Ben Collyer

Ben Collyer
Organist

Ben Michaels
Soloist

Jan Trott

Jan Trott
Mezzo-Soprano

London Concert Choir begins its 64th Season with choral works by two French organist-composers and contemporaries whose lives spanned most of the 20th century but who were steeped in the romantic organ tradition of the previous century.

While Maurice Duruflé was born near Rouen in Normandy and Jean Langlais in a small village in Brittany, both studied at the Paris Conservatoire and spent most of their lives in Paris. Both composers were inspired by plainsong and incorporated it into their works.

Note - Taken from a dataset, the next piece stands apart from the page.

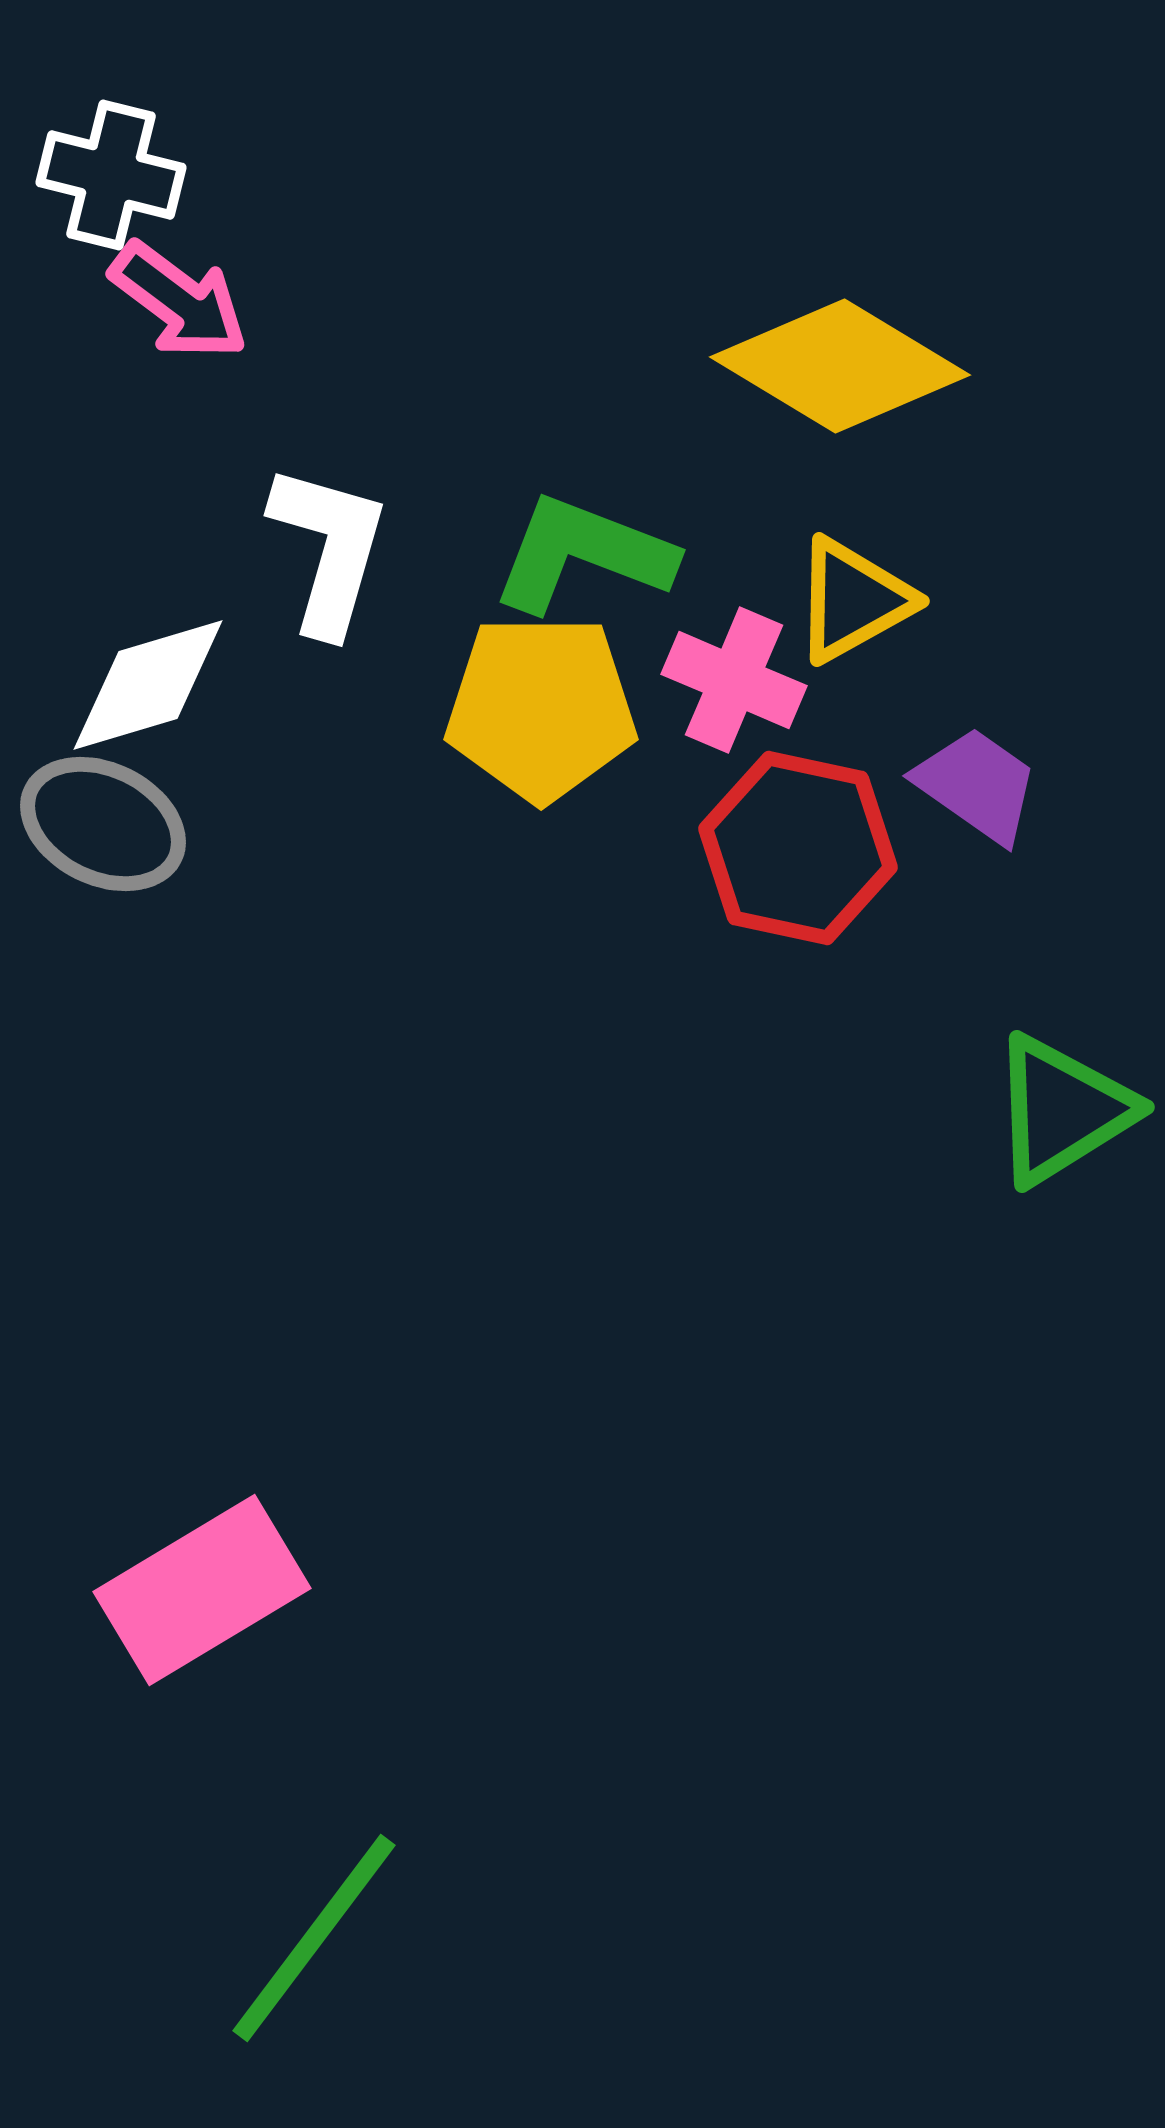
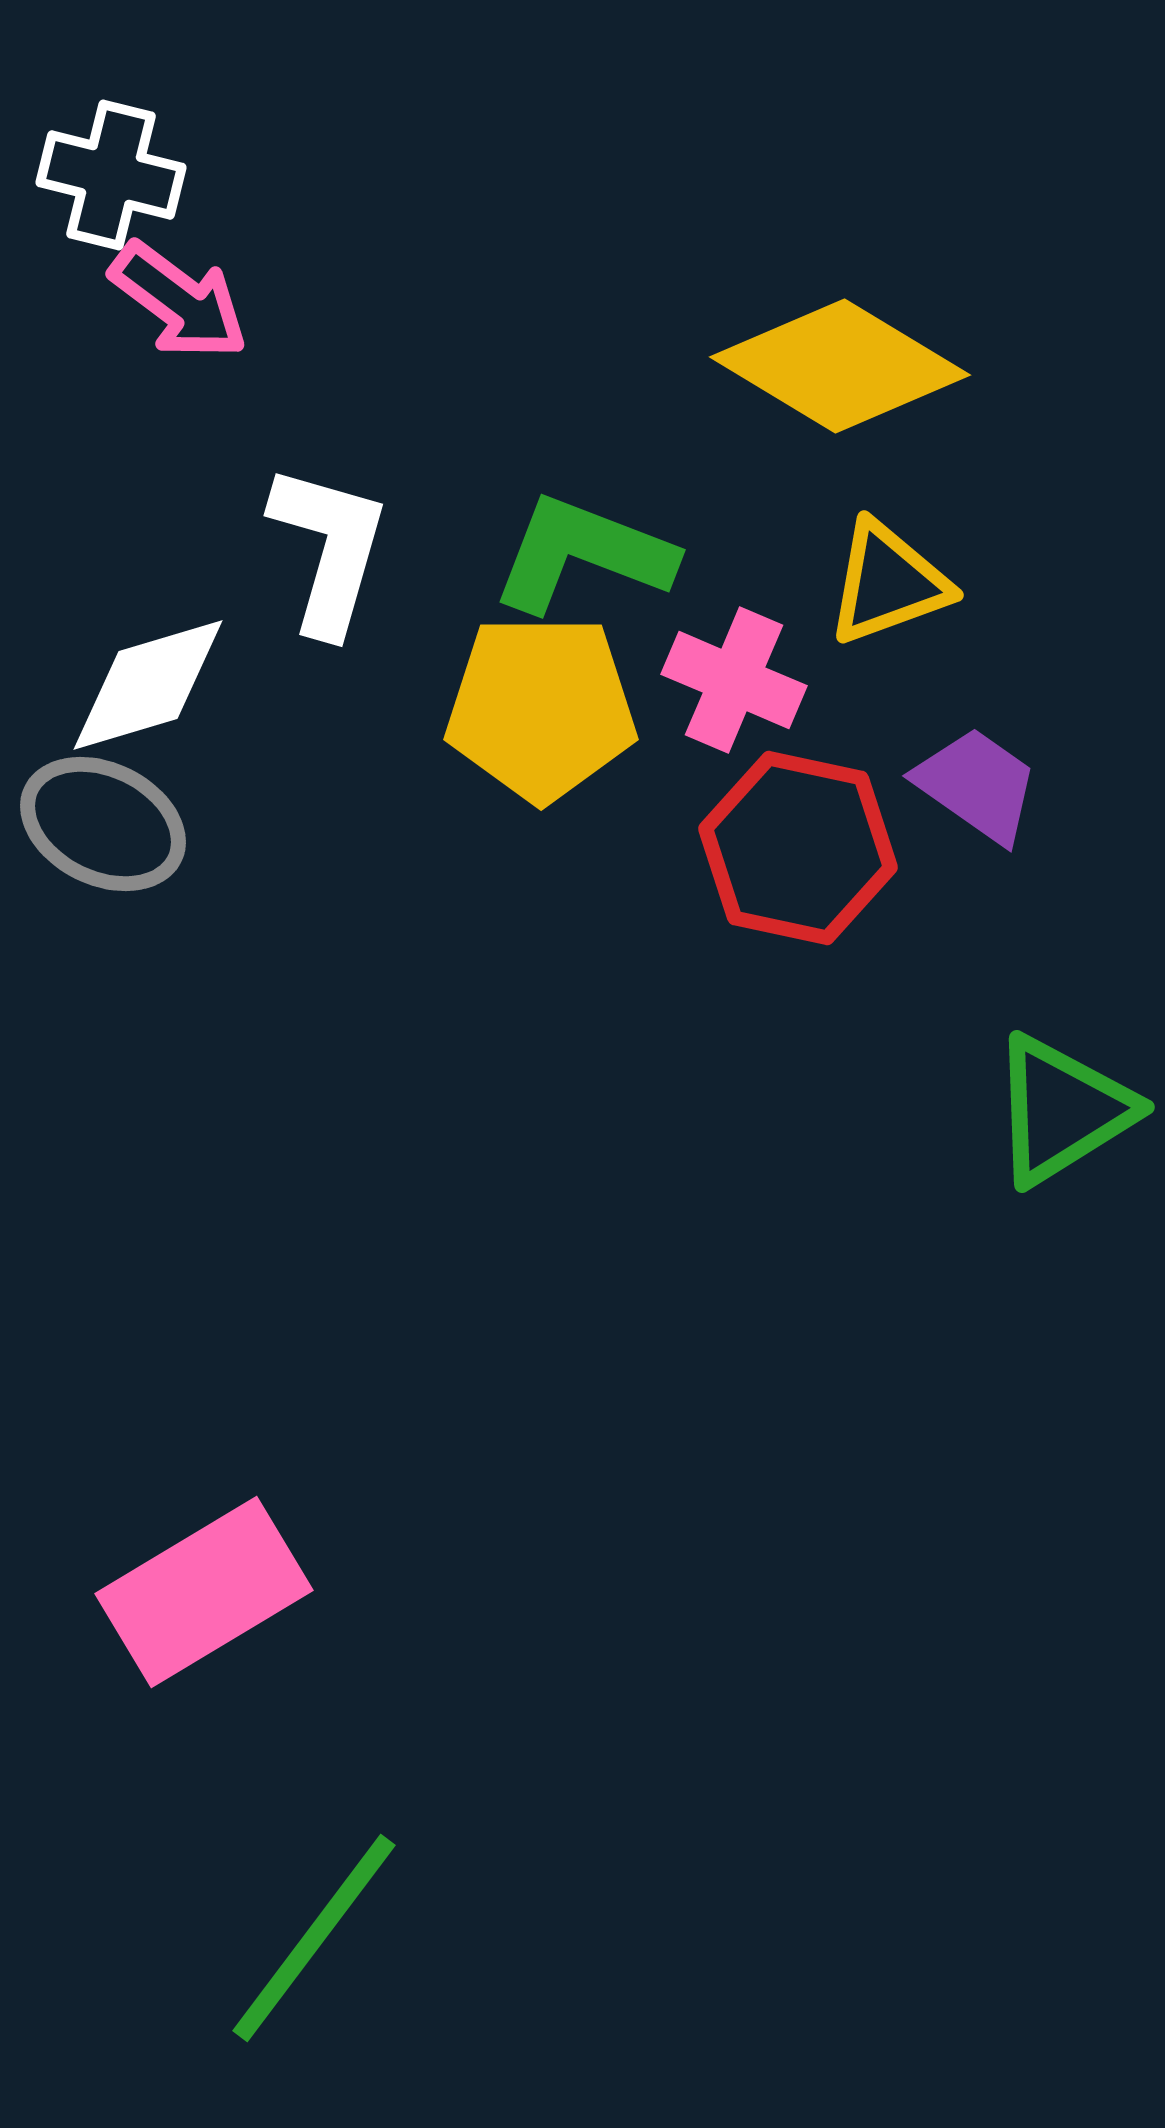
yellow triangle: moved 35 px right, 17 px up; rotated 9 degrees clockwise
pink rectangle: moved 2 px right, 2 px down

Langlais’ Messe Solennelle dates from 1951 and is unquestionably his finest piece of church music. The organ part was written for two instruments: the larger organ features angular melodies and chromatic harmonies in a dramatic dialogue with the choir, and the smaller generally doubles the vocal lines. However, the work may be played on just one organ, as in this performance. The final ‘Dona nobis Pacem’ is a fervent plea for peace.

The concert will continue with three pieces for cello and piano by the late-Romantic French master Gabriel Fauré, including an arrangement of the song ‘Après un rêve’.

Duruflé was a pupil of Fauré and shared his love of the shapes and colour of plainsong. He completed the Requiem, probably the most famous of his few compositions, in 1947. It was originally commissioned as an organ suite, but on the death of his father Duruflé chose to complete it as a Requiem Mass, based entirely on the Gregorian themes of the Mass for the Dead. He wrote that the Requiem “is not an ethereal work, but tends to translate human feelings before their terrifying, unexplainable or consoling destiny. It represents the idea of peace, of faith, and of hope”.